If one considers the general case of noun phrases to be the space of potential multi-word keyphrases to extract, that leads to a problem where a "greedy" algorithm will tend to produce overly long phrases as the top-ranked results. So we needed an approach that was relatively mathematically stable and robust to discount the overly long phrases while rewarding the "longer than a single word" cases.
To answer about "over counting non lemmas" specifically, in the code section you've identified, that's a point estimate calculation. In other words, we're using notions of shrinkage and interval theory to condition the ratio of:
[ sum of ranks of lemma tokens ] / [ number of non-lemma tokens within the span ]
Mihalcea had originally only considered multi-word phrases where all of the words within a span are adjacent lemmas in the TextRank graph. This approach leverages the "skip gram" aspects of TextRank to hop over non-lemma words, which appears to construct phrases that are closer to what human annotators would do. The point estimates help make this "discounted" rank more robust in a wide range of applications (what we've found so far in practice, at least).

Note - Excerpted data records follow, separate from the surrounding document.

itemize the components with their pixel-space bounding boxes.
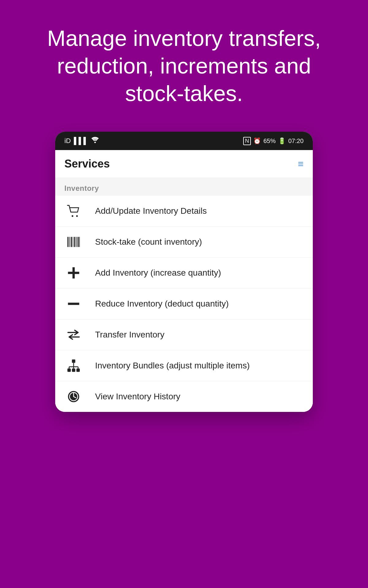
svg-rect-9 (78, 237, 79, 247)
svg-rect-16 (72, 368, 75, 372)
battery-icon: 🔋 (278, 137, 286, 145)
menu-item-label-view-history: View Inventory History (95, 391, 180, 402)
menu-item-label-inventory-bundles: Inventory Bundles (adjust multiple items… (95, 360, 250, 371)
svg-rect-4 (69, 237, 70, 247)
menu-item-reduce-inventory[interactable]: Reduce Inventory (deduct quantity) (55, 288, 313, 319)
bundles-icon (64, 359, 83, 372)
svg-rect-5 (71, 237, 72, 247)
battery-label: 65% (263, 138, 276, 145)
menu-item-add-inventory[interactable]: Add Inventory (increase quantity) (55, 258, 313, 288)
svg-rect-8 (76, 237, 77, 247)
svg-rect-10 (79, 237, 80, 247)
section-label: Inventory (55, 178, 313, 196)
history-icon (64, 390, 83, 403)
hero-title: Manage inventory transfers, reduction, i… (37, 24, 331, 107)
menu-item-add-update[interactable]: Add/Update Inventory Details (55, 196, 313, 227)
status-right: N ⏰ 65% 🔋 07:20 (243, 137, 304, 145)
svg-rect-14 (72, 360, 75, 363)
menu-item-label-add-inventory: Add Inventory (increase quantity) (95, 267, 221, 278)
menu-item-label-add-update: Add/Update Inventory Details (95, 205, 207, 217)
signal-icon: ▌▌▌ (74, 137, 88, 145)
alarm-icon: ⏰ (253, 137, 261, 145)
time-label: 07:20 (288, 138, 304, 145)
app-header: Services ≡ (55, 150, 313, 178)
menu-item-view-history[interactable]: View Inventory History (55, 381, 313, 412)
svg-point-1 (72, 215, 74, 217)
svg-rect-12 (68, 272, 79, 274)
minus-icon (64, 297, 83, 311)
svg-rect-13 (68, 303, 79, 305)
svg-rect-3 (67, 237, 69, 247)
transfer-icon (64, 328, 83, 341)
svg-rect-6 (73, 237, 73, 247)
hamburger-icon[interactable]: ≡ (298, 159, 304, 169)
carrier-label: iD (64, 137, 71, 145)
barcode-icon (64, 235, 83, 249)
menu-item-label-transfer-inventory: Transfer Inventory (95, 329, 164, 340)
nfc-icon: N (243, 137, 251, 145)
hero-section: Manage inventory transfers, reduction, i… (0, 0, 368, 126)
menu-item-label-stock-take: Stock-take (count inventory) (95, 236, 202, 247)
app-title: Services (64, 157, 110, 170)
svg-rect-15 (67, 368, 71, 372)
menu-list: Inventory Add/Update Inventory Details (55, 178, 313, 412)
menu-item-label-reduce-inventory: Reduce Inventory (deduct quantity) (95, 298, 229, 309)
svg-rect-17 (76, 368, 80, 372)
menu-item-stock-take[interactable]: Stock-take (count inventory) (55, 227, 313, 258)
wifi-icon (91, 137, 99, 145)
status-left: iD ▌▌▌ (64, 137, 99, 145)
menu-item-inventory-bundles[interactable]: Inventory Bundles (adjust multiple items… (55, 350, 313, 381)
svg-rect-7 (74, 237, 75, 247)
svg-point-2 (76, 215, 78, 217)
svg-point-0 (94, 142, 96, 143)
cart-icon (64, 204, 83, 218)
plus-icon (64, 266, 83, 280)
status-bar: iD ▌▌▌ N ⏰ 65% 🔋 07:20 (55, 132, 313, 150)
menu-item-transfer-inventory[interactable]: Transfer Inventory (55, 319, 313, 350)
phone-mockup: iD ▌▌▌ N ⏰ 65% 🔋 07:20 Services ≡ Inven (55, 132, 313, 412)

Again, now as we're bringing in kglab
to provide a semantic layer as an "outer shell" constructed beyond the lemma graph of PyTextRank, then we gain several advantages:
-
can leverage the hypernyms and hyponyms within the taxonomy defined by an input semantic graph (KG) to enrich the lemma graph, prior to running the centrality graph algorithm to obtain the ranks – experimentally, that's been demonstrated to improve results overall quite a lot.
-
can leverage inference within the KG graph (multiple forms: semantic closures, probabilistic graphs reasoning, embedding with deep learning, etc.) to help determine which are the more likely phrases to extract.
-
can use the KG to guide the multi-word keyphrase extraction (priors)
So the KG as input can help in multiple ways to extract multi-word keyphrases while not relying solely on an overly greedy statistical parser approaches. A side-effect is that after TextRank with KG calculates, then entity linking of phrases back into the KG is a natural outcome.
BTW, this comment in the code is incorrect:
use a root mean square (RMS) to normalize the contributions of all the tokens
There was another part of an earlier implementation that used RMS for approximating a multivariate ranking, similar to the usage of this https://github.com/DerwenAI/kglab/blob/main/kglab/util.py#L91 although the point estimate above simplified that, and I didn't remove the comment.
Does this explanation help provide some insights to what's intended?
Also, do you have other approaches to suggest? We're all ears :)
If you're interested in working on PyTextRank, we have a Slack for the developers where we can discuss more. I could send you a link if you'd like?
Thank you for the detailed explanation. This definitely provides a lot of clarity into the rank computation.
Due to other commitments, I will not be able to spend time for working on PyTextRank at the moment. However, I am an admirer of all the work this group has been up to with PyTextRank and kglab and will look forward to the integration.